Il se leva d'un air sombre, se promena silencieux pendant quelques instants ; puis, revenant au fermier, dont il prit la main calleuse avec une sévérité qui ressemblait à de la menace :
- Oui, dit-il, on verra. Oui, nous verrons. Nous verrons tous, toi comme moi, moi comme toi, moi comme lui. Et voilà justement ce à quoi je songeais tout à l'heure, quand tu m'as trouvé ce sang-froid qui t'a tant surpris.
- Vous m'effrayez ! le peuple uni, s'embrassant, s'agglomérant pour concourir à la prospérité commune, c'est un sujet qui vous assombrit, monsieur Gilbert ?
Celui-ci haussa les épaules.
- Alors, Continua Billot interrogeant à son tour, que direz-vous de vous-même, si vous doutez aujourd'hui, après avoir tout préparé dans l'ancien monde en donnant la liberté au nouveau ?
- Billot, reprit Gilbert, tu viens, sans t'en douter, de prononcer un mot qui est le sens de l'énigme. Ce mot que prononce La Fayette, et que nul peut-être, à commencer par lui, ne comprend, oui, nous avons donné la liberté au nouveau monde.
- Nous, Français. C'est bien beau.
- C'est bien beau, mais ce sera bien cher, dit tristement Gilbert.
- Bah ! l'argent est dépensé, la carte est payée, dit joyeusement Billot. Un peu d'or, beaucoup de sang, et la dette est acquittée.
- Aveugle ! dit Gilbert, aveugle qui ne voit pas dans cette aurore d'Occident – le germe de notre ruine à tous – hélas ! Pourquoi les accuserais-je, moi qui ne l'ai pas vue plus qu'eux. Avoir donné la liberté au nouveau monde, Billot, j'en ai bien peur, c'est avoir perdu l'ancien.
- Rerum novus nascitur ordo, dit Pitou avec un grand aplomb révolutionnaire.
- Silence ! enfant, dit Gilbert.
- Etait-il donc plus malaisé, reprit Billot, de soumettre les Anglais que de calmer les Français ?
- Nouveau monde, répéta Gilbert, c'est-à-dire place nette, table rase ; pas de lois, mais pas d'abus ; pas d'idées, mais pas de préjugés.
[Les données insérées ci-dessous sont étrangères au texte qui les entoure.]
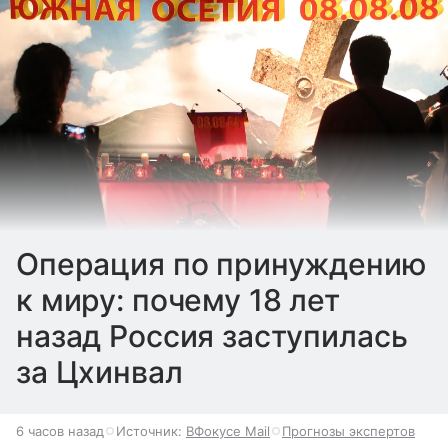
Операция по принуждению
к миру: почему 18 лет
назад Россия заступилась
за Цхинвал
6 часов назад
Источник:
ВФокусе Mail
Прогнозы экспертов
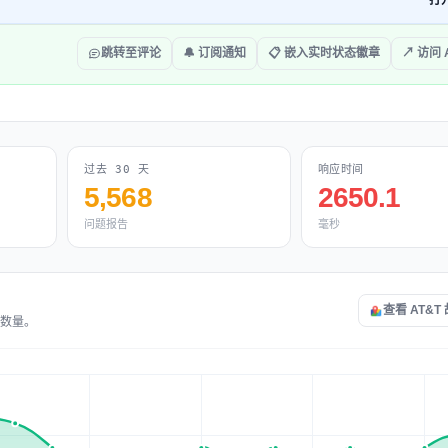
打
跳转至评论
🔔 订阅通知
📋 嵌入实时状态徽章
↗ 访问 
过去 30 天
响应时间
5,568
2650.1
问题报告
毫秒
查看 AT&T
告数量。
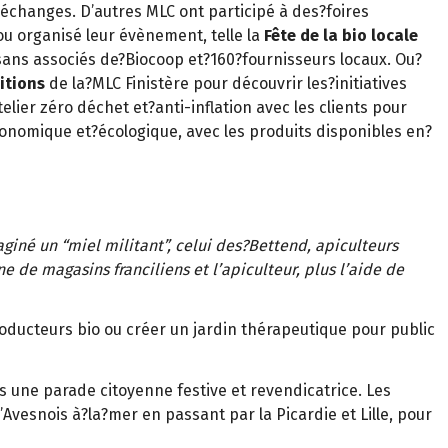
?échanges. D’autres MLC ont participé à des?foires
u organisé leur évènement, telle la
Fête de la bio locale
ysans associés de?Biocoop et?160?fournisseurs locaux. Ou?
itions
de la?MLC Finistère pour découvrir les?initiatives
atelier zéro déchet et?anti-inflation avec les clients pour
nomique et?écologique, avec les produits disponibles en?
giné un “miel militant”, celui des?Bettend, apiculteurs
e de magasins franciliens et l’apiculteur, plus l’aide de
roducteurs bio ou créer un jardin thérapeutique pour public
ns une parade citoyenne festive et revendicatrice. Les
l’Avesnois à?la?mer en passant par la Picardie et Lille, pour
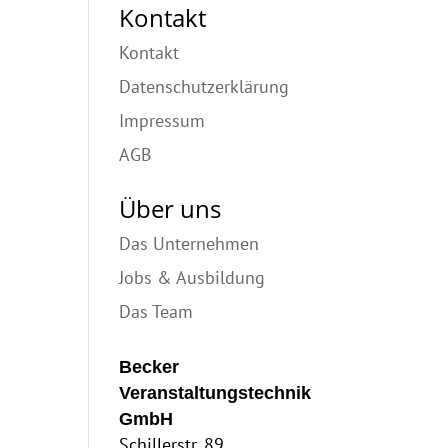
Kontakt
Kontakt
Datenschutzerklärung
Impressum
AGB
Über uns
Das Unternehmen
Jobs & Ausbildung
Das Team
Becker
Veranstaltungstechnik
GmbH
Schillerstr. 89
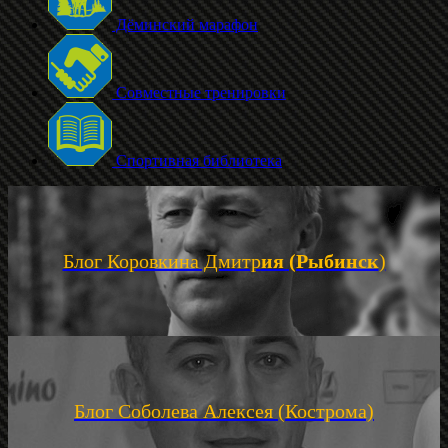
Дёминский марафон
Совместные тренировки
Спортивная библиотека
Блог Коровкина Дмитр
ия (Рыбинск
)
Блог Соболева Алексея (Кострома)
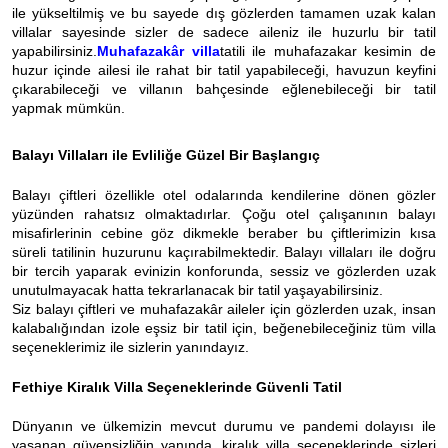
ile yükseltilmiş ve bu sayede dış gözlerden tamamen uzak kalan
villalar sayesinde sizler de sadece aileniz ile huzurlu bir tatil
yapabilirsiniz.
Muhafazakâr villa
tatili ile muhafazakar kesimin de
huzur içinde ailesi ile rahat bir tatil yapabileceği, havuzun keyfini
çıkarabileceği ve villanın bahçesinde eğlenebileceği bir tatil
yapmak mümkün.
Balayı Villaları ile Evliliğe Güzel Bir Başlangıç
Balayı çiftleri özellikle otel odalarında kendilerine dönen gözler
yüzünden rahatsız olmaktadırlar. Çoğu otel çalışanının balayı
misafirlerinin cebine göz dikmekle beraber bu çiftlerimizin kısa
süreli tatilinin huzurunu kaçırabilmektedir. Balayı villaları ile doğru
bir tercih yaparak evinizin konforunda, sessiz ve gözlerden uzak
unutulmayacak hatta tekrarlanacak bir tatil yaşayabilirsiniz.
Siz balayı çiftleri ve muhafazakâr aileler için gözlerden uzak, insan
kalabalığından izole eşsiz bir tatil için, beğenebileceğiniz tüm villa
seçeneklerimiz ile sizlerin yanındayız.
Fethiye Kiralık Villa Seçeneklerinde Güvenli Tatil
Dünyanın ve ülkemizin mevcut durumu ve pandemi dolayısı ile
yaşanan güvensizliğin yanında, kiralık villa seçeneklerinde sizleri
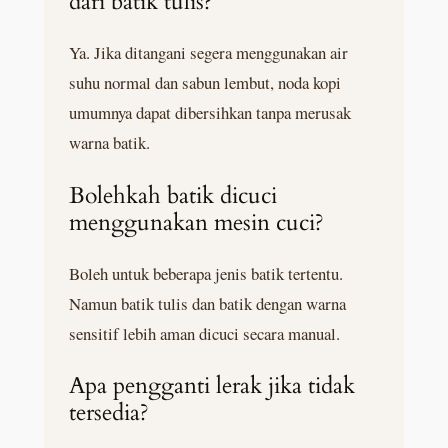
dari batik tulis?
Ya. Jika ditangani segera menggunakan air
suhu normal dan sabun lembut, noda kopi
umumnya dapat dibersihkan tanpa merusak
warna batik.
Bolehkah batik dicuci
menggunakan mesin cuci?
Boleh untuk beberapa jenis batik tertentu.
Namun batik tulis dan batik dengan warna
sensitif lebih aman dicuci secara manual.
Apa pengganti lerak jika tidak
tersedia?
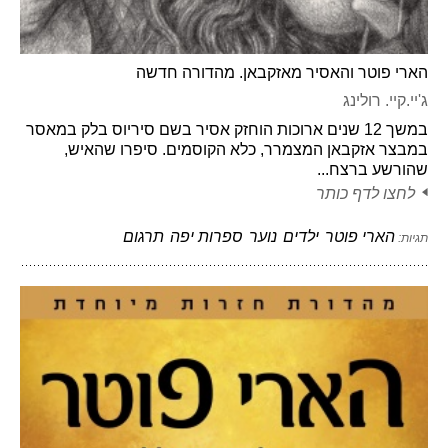
הארי פוטר והאסיר מאזקבאן. מהדורה חדשה
ג'יי.קיי. רולינג
במשך 12 שנים ארוכות הוחזק אסיר בשם סיריוס בלק במאסר
במבצר אזקבאן המצמרר, כלא הקוסמים. סיפרו שהאיש,
שהורשע ברצח...
לחצו לדף כותר
הארי פוטר
ילדים
נוער
ספרות יפה
תרגום
תגיות:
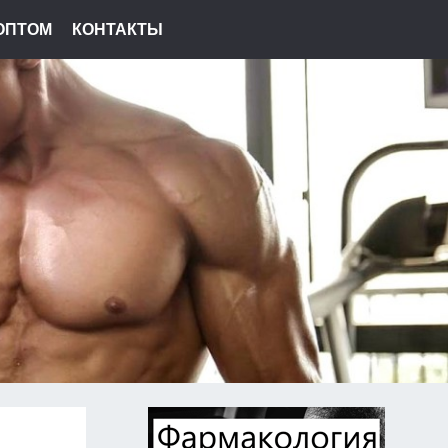
ОПТОМ
КОНТАКТЫ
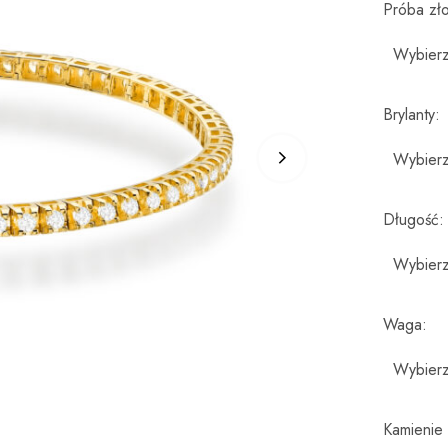
Próba zł
Brylanty
Długość
Waga
Kamienie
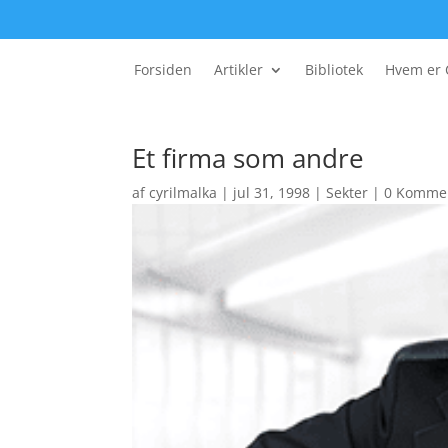
Forsiden
Artikler
Bibliotek
Hvem er 
Et firma som andre
af
cyrilmalka
|
jul 31, 1998
|
Sekter
|
0 Komme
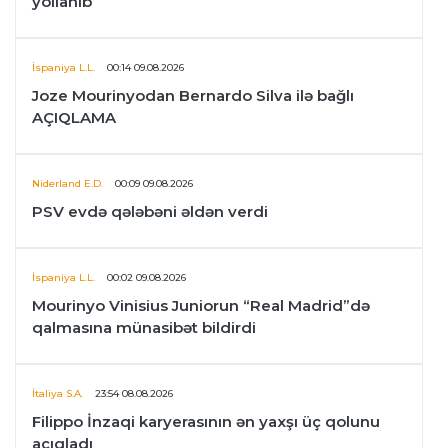
yollanıb
İspaniya L.L.
00:14 09.08.2026
Joze Mourinyodan Bernardo Silva ilə bağlı
AÇIQLAMA
Niderland E.D.
00:09 09.08.2026
PSV evdə qələbəni əldən verdi
İspaniya L.L.
00:02 09.08.2026
Mourinyo Vinisius Juniorun “Real Madrid”də
qalmasına münasibət bildirdi
İtaliya S.A.
23:54 08.08.2026
Filippo İnzaqi karyerasının ən yaxşı üç qolunu
açıqladı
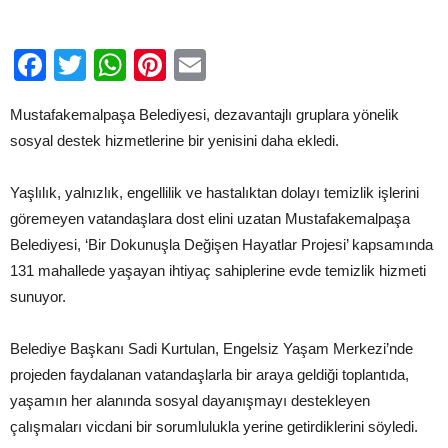
Facebook
Twitter
WhatsApp
Pinterest
Email
Mustafakemalpaşa Belediyesi, dezavantajlı gruplara yönelik
sosyal destek hizmetlerine bir yenisini daha ekledi.
Yaşlılık, yalnızlık, engellilik ve hastalıktan dolayı temizlik işlerini
göremeyen vatandaşlara dost elini uzatan Mustafakemalpaşa
Belediyesi, ‘Bir Dokunuşla Değişen Hayatlar Projesi’ kapsamında
131 mahallede yaşayan ihtiyaç sahiplerine evde temizlik hizmeti
sunuyor.
Belediye Başkanı Sadi Kurtulan, Engelsiz Yaşam Merkezi’nde
projeden faydalanan vatandaşlarla bir araya geldiği toplantıda,
yaşamın her alanında sosyal dayanışmayı destekleyen
çalışmaları vicdani bir sorumlulukla yerine getirdiklerini söyledi.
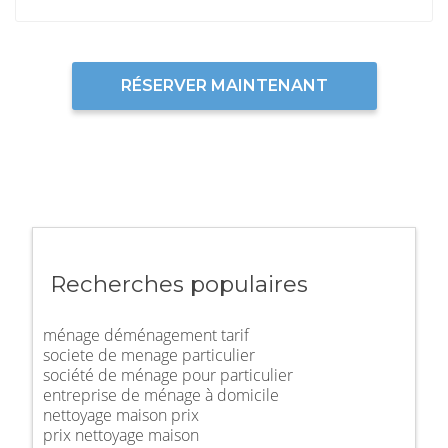
RÉSERVER MAINTENANT
Recherches populaires
ménage déménagement tarif
societe de menage particulier
société de ménage pour particulier
entreprise de ménage à domicile
nettoyage maison prix
prix nettoyage maison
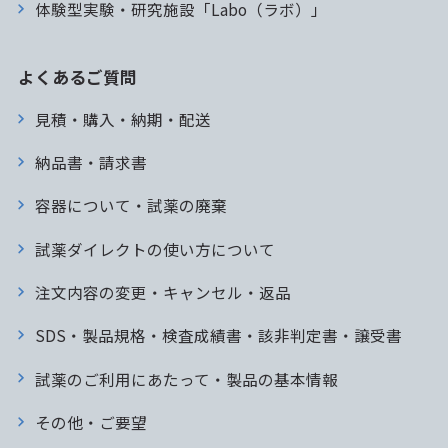
体験型実験・研究施設「Labo（ラボ）」
よくあるご質問
見積・購入・納期・配送
納品書・請求書
容器について・試薬の廃棄
試薬ダイレクトの使い方について
注文内容の変更・キャンセル・返品
SDS・製品規格・検査成績書・該非判定書・譲受書
試薬のご利用にあたって・製品の基本情報
その他・ご要望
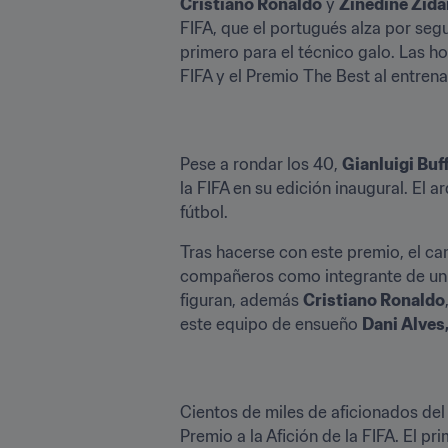
Cristiano Ronaldo
 y 
Zinedine Zid
FIFA, que el portugués alza por segu
primero para el técnico galo. Las h
FIFA y el Premio The Best al entren
Pese a rondar los 40, 
Gianluigi Buf
la FIFA en su edición inaugural. El 
fútbol.
Tras hacerse con este premio, el ca
compañeros como integrante de un F
figuran, además 
Cristiano Ronaldo
este equipo de ensueño 
Dani Alves,
Cientos de miles de aficionados del
Premio a la Afición de la FIFA. El pr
En France, trente mille lieues carrées pour trente millions d'hommes ; c'est-à-dire, en cas de partage de la place, à peine à chacun pour un berceau et une tombe. Là-bas, en Amérique, deux cent mille lieues carrées pour trois millions d'hommes ; des frontières idéales avec le désert, c'est-à-dire l'espace avec la mer, c'est-à-dire avec l'immensité ; dans ces deux cent mille lieues des fleuves navigables pendant mille lieues ; des forêts vierges dont Dieu seul connaît la profondeur, c'est-à-dire tous les éléments de la vie, de la civilisation et de l'avenir. Oh ! que c'est facile, Billot, quand on s'appelle La Fayette et qu'on a l'habitude de ces épées, quand on s'appelle Washington et qu'on a l'habitude de la pensée, que c'est facile de combattre des murailles de bois, de terre, de pierre ou de chair humaine ; mais lorsque au lieu de fonder on détruit, lorsqu'on voit dans le vieil ordre de choses qu'on attaque des murailles d'idées croulant, et derrière les ruines même de ces murailles se réfugier tant de gens et tant d'intérêts ; quand après avoir trouvé l'idée on voit que pour la faire adopter à un peuple il faudra peut-être décimer ce peuple, depuis le vieillard qui se souvient jusqu'à l'enfant qui apprendrait, depuis le monument qui est la mémoire jusqu'au germe qui est l'instinct, alors, oh ! alors, Billot, c'est une tâche qui fait frémir ceux qui voient au-delà de l'horizon. J'ai la vue longue, Billot, et je frémis.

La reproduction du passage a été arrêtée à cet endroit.